◆ Problem to work on ◆
Print all the records below, word for word and in full.

Dataset entries:
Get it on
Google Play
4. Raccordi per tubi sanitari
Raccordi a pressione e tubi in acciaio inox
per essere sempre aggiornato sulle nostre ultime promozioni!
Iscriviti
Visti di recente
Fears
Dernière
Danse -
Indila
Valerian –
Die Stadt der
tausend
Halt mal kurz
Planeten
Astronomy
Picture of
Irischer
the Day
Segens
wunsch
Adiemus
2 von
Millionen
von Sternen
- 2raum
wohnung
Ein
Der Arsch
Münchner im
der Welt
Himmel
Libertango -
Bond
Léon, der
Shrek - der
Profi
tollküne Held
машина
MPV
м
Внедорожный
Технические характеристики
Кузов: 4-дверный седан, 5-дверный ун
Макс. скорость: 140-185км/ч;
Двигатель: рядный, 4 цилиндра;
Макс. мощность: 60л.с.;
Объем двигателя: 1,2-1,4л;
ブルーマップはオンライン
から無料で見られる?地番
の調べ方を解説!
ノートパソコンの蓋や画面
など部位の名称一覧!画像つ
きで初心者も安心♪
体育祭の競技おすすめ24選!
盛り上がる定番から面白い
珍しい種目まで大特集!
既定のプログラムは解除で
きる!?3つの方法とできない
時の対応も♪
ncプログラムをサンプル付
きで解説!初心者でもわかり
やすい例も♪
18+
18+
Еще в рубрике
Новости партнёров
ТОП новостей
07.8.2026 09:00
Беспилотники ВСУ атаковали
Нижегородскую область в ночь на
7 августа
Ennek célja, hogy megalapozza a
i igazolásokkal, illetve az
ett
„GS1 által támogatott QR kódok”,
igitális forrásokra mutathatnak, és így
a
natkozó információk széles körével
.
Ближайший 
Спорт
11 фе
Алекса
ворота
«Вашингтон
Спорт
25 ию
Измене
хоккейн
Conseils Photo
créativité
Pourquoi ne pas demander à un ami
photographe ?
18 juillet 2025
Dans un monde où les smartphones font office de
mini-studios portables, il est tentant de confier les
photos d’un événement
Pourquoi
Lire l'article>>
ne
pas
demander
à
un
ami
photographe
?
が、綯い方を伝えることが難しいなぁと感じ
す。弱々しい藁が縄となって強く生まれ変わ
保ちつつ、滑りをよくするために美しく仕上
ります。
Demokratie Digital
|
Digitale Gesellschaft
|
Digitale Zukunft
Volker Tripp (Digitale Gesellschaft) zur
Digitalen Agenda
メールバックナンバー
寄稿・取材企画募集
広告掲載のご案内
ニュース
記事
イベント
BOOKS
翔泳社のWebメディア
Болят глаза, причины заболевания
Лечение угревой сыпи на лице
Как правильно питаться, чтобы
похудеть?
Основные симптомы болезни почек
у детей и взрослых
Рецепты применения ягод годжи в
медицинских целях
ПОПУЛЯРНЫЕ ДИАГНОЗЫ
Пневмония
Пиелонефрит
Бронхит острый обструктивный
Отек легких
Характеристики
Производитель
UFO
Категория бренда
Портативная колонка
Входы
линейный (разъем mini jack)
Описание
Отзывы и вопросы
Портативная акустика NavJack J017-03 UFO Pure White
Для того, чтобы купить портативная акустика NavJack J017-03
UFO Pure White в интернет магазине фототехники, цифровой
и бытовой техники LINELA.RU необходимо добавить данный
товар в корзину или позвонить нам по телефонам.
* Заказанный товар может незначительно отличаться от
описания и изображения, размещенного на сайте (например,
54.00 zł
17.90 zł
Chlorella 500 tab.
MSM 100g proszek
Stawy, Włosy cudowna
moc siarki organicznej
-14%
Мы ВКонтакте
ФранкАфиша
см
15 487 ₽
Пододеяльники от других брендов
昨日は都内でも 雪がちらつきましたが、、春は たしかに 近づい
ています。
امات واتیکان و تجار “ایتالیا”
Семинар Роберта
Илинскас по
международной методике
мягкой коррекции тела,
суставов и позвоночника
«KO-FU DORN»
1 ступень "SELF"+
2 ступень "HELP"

◆ Response ◆
Get it on
Google Play
4. Raccordi per tubi sanitari
Raccordi a pressione e tubi in acciaio inox
per essere sempre aggiornato sulle nostre ultime promozioni!
Iscriviti
Visti di recente
Fears
Dernière
Danse -
Indila
Valerian –
Die Stadt der
tausend
Halt mal kurz
Planeten
Astronomy
Picture of
Irischer
the Day
Segens
wunsch
Adiemus
2 von
Millionen
von Sternen
- 2raum
wohnung
Ein
Der Arsch
Münchner im
der Welt
Himmel
Libertango -
Bond
Léon, der
Shrek - der
Profi
tollküne Held
машина
MPV
м
Внедорожный
Технические характеристики
Кузов: 4-дверный седан, 5-дверный ун
Макс. скорость: 140-185км/ч;
Двигатель: рядный, 4 цилиндра;
Макс. мощность: 60л.с.;
Объем двигателя: 1,2-1,4л;
ブルーマップはオンライン
から無料で見られる?地番
の調べ方を解説!
ノートパソコンの蓋や画面
など部位の名称一覧!画像つ
きで初心者も安心♪
体育祭の競技おすすめ24選!
盛り上がる定番から面白い
珍しい種目まで大特集!
既定のプログラムは解除で
きる!?3つの方法とできない
時の対応も♪
ncプログラムをサンプル付
きで解説!初心者でもわかり
やすい例も♪
18+
18+
Еще в рубрике
Новости партнёров
ТОП новостей
07.8.2026 09:00
Беспилотники ВСУ атаковали
Нижегородскую область в ночь на
7 августа
Ennek célja, hogy megalapozza a
i igazolásokkal, illetve az
ett
„GS1 által támogatott QR kódok”,
igitális forrásokra mutathatnak, és így
a
natkozó információk széles körével
.
Ближайший 
Спорт
11 фе
Алекса
ворота
«Вашингтон
Спорт
25 ию
Измене
хоккейн
Conseils Photo
créativité
Pourquoi ne pas demander à un ami
photographe ?
18 juillet 2025
Dans un monde où les smartphones font office de
mini-studios portables, il est tentant de confier les
photos d’un événement
Pourquoi
Lire l'article>>
ne
pas
demander
à
un
ami
photographe
?
が、綯い方を伝えることが難しいなぁと感じ
す。弱々しい藁が縄となって強く生まれ変わ
保ちつつ、滑りをよくするために美しく仕上
ります。
Demokratie Digital
|
Digitale Gesellschaft
|
Digitale Zukunft
Volker Tripp (Digitale Gesellschaft) zur
Digitalen Agenda
メールバックナンバー
寄稿・取材企画募集
広告掲載のご案内
ニュース
記事
イベント
BOOKS
翔泳社のWebメディア
Болят глаза, причины заболевания
Лечение угревой сыпи на лице
Как правильно питаться, чтобы
похудеть?
Основные симптомы болезни почек
у детей и взрослых
Рецепты применения ягод годжи в
медицинских целях
ПОПУЛЯРНЫЕ ДИАГНОЗЫ
Пневмония
Пиелонефрит
Бронхит острый обструктивный
Отек легких
Характеристики
Производитель
UFO
Категория бренда
Портативная колонка
Входы
линейный (разъем mini jack)
Описание
Отзывы и вопросы
Портативная акустика NavJack J017-03 UFO Pure White
Для того, чтобы купить портативная акустика NavJack J017-03
UFO Pure White в интернет магазине фототехники, цифровой
и бытовой техники LINELA.RU необходимо добавить данный
товар в корзину или позвонить нам по телефонам.
* Заказанный товар может незначительно отличаться от
описания и изображения, размещенного на сайте (например,
54.00 zł
17.90 zł
Chlorella 500 tab.
MSM 100g proszek
Stawy, Włosy cudowna
moc siarki organicznej
-14%
Мы ВКонтакте
ФранкАфиша
см
15 487 ₽
Пододеяльники от других брендов
昨日は都内でも 雪がちらつきましたが、、春は たしかに 近づい
ています。
امات واتیکان و تجار “ایتالیا”
Семинар Роберта
Илинскас по
международной методике
мягкой коррекции тела,
суставов и позвоночника
«KO-FU DORN»
1 ступень "SELF"+
2 ступень "HELP"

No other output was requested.